Alabama's second of two budgets has made its way out of committee and will move on to the full House. The House Ways and Means Education Committee approved the Education Trust Fund's nearly $6 billion budget for 2016. Committee Chairman Bill Poole says he expects the budget will be debated on the House floor Thursday. A substitute budget adopted by the House committee would increase funding for the state's school transportation program by $4.5 million. The House version would increase funding for the state's pre-kindergarten program by $10 million.
The House Black Caucus is proposing an alternative General Fund budget that would shift funding to critical state services that includes Medicaid, prisons, public health and law enforcement. Caucus chair, Montgomery Representative John Knight, will hold a news conference today to discuss the budget proposals. Legislators are struggling to find revenue to cover a $200 million shortfall in the General Fund.
Increasingly, young people in the U.S. and particularly Alabama are too overweight for military service. To combat this reality, updated nutrition standards have been implemented in schools since 2010 to encourage healthier eating habit. Mission: Readiness, a group of retired senior military leaders says recent efforts to back off of those standards are misguided. Retired Master Chief Petty officer of the Navy, Jim Herdt says they are beginning to make a difference.
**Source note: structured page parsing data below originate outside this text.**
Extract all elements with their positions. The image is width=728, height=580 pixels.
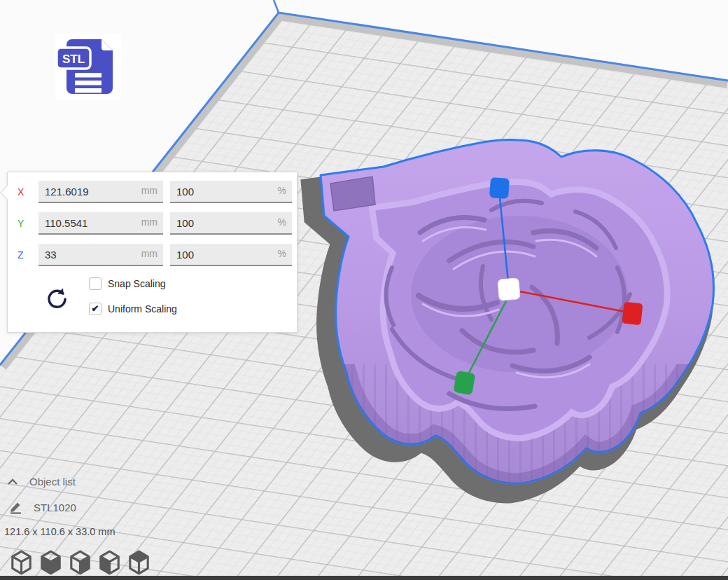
stl-file-icon[interactable]: STL [55,34,121,99]
view-3d-icon[interactable] [10,550,33,575]
scale-x-mm-field: mm [38,181,163,203]
scale-handle-center-icon[interactable] [498,278,521,301]
object-list-header[interactable]: Object list [7,476,76,488]
snap-scaling-checkbox[interactable] [89,277,102,290]
scale-x-percent-field: % [170,181,292,203]
snap-scaling-label: Snap Scaling [108,278,166,289]
scale-z-percent-input[interactable] [170,244,292,265]
scale-tool-panel: X mm % Y mm % Z mm % [7,172,298,333]
scale-z-percent-unit: % [278,248,286,259]
chevron-up-icon [7,478,18,486]
axis-x-label: X [18,186,38,198]
scale-y-mm-unit: mm [141,216,158,228]
object-item-name: STL1020 [34,502,76,513]
scale-y-mm-field: mm [38,212,163,235]
reset-scale-button[interactable] [44,286,69,311]
uniform-scaling-checkbox[interactable]: ✔ [89,303,102,315]
scale-handle-z-icon[interactable] [489,177,510,199]
view-front-icon[interactable] [39,550,62,575]
object-list-item[interactable]: STL1020 [8,500,76,514]
camera-view-buttons [10,550,150,575]
scale-x-mm-unit: mm [141,185,158,196]
axis-z-label: Z [18,249,38,261]
scale-handle-x-icon[interactable] [622,302,643,326]
scale-x-percent-input[interactable] [170,181,292,202]
scale-y-percent-unit: % [278,216,286,228]
stl-badge-label: STL [62,53,85,66]
scale-z-percent-field: % [170,244,292,266]
scale-z-mm-field: mm [38,244,163,266]
view-top-icon[interactable] [127,550,150,575]
uniform-scaling-label: Uniform Scaling [108,303,177,315]
scale-z-mm-unit: mm [141,248,158,259]
build-volume-z-edge [274,0,279,13]
pencil-icon [8,500,22,514]
scale-y-percent-input[interactable] [170,212,292,233]
axis-y-label: Y [18,218,38,229]
view-left-icon[interactable] [98,550,121,575]
object-dimensions: 121.6 x 110.6 x 33.0 mm [4,526,115,537]
folded-corner-icon [102,39,113,50]
view-right-icon[interactable] [69,550,92,575]
scale-y-percent-field: % [170,212,292,235]
scale-handle-y-icon[interactable] [453,371,475,395]
object-list-title: Object list [29,476,76,488]
bottom-toolbar-edge [0,576,728,580]
scale-x-percent-unit: % [278,185,286,196]
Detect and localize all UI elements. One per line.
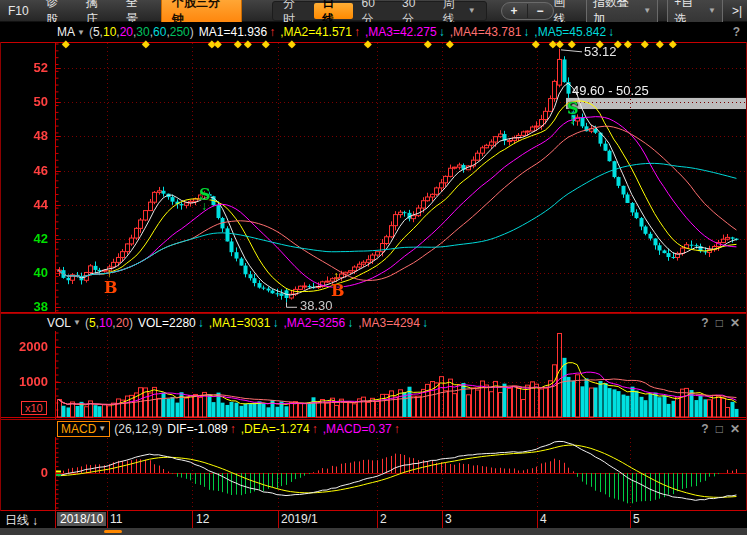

An African-American attorney and former state Senator has sparked a debate by removing Confederate battle flags from the graves of Civil War veterans. Myron Penn said he and his family removed the flags and brought them to the city in Union Springs. Penn said the stars and bars battle flag is a divisive symbol that represents oppression. Since removing the flags, some have called for Penn to be arrested and disbarred. The cemetery is owned and maintained by the Union Springs city government. Mayor Saint Thomas Jr.
Alabama lawmakers could consider a bill that would remove the state Board of Education from the process of confirming a commission that will oversee new charter schools. Republican Representative Terri Collins filed the bill Thursday after several board members declined to confirm a number of nominees. Collins says the bill is necessary to make sure the commission is in place by the June 1st deadline.
Republican Congresswoman Martha Roby of Montgomery said she's troubled after hearing a senior official at the Department of Veterans Affair says the agency is improperly spending at least $5 billion a year for medical care and supplies that are being purchased outside of required practices for competitive bidding and written contracts. Roby, a member of the House Veterans Affairs Oversight committee, said she is preparing legislation that would compel the VA secretary to take VA systems, including the Central Alabama Health Care Facility that fail to meet basic standards.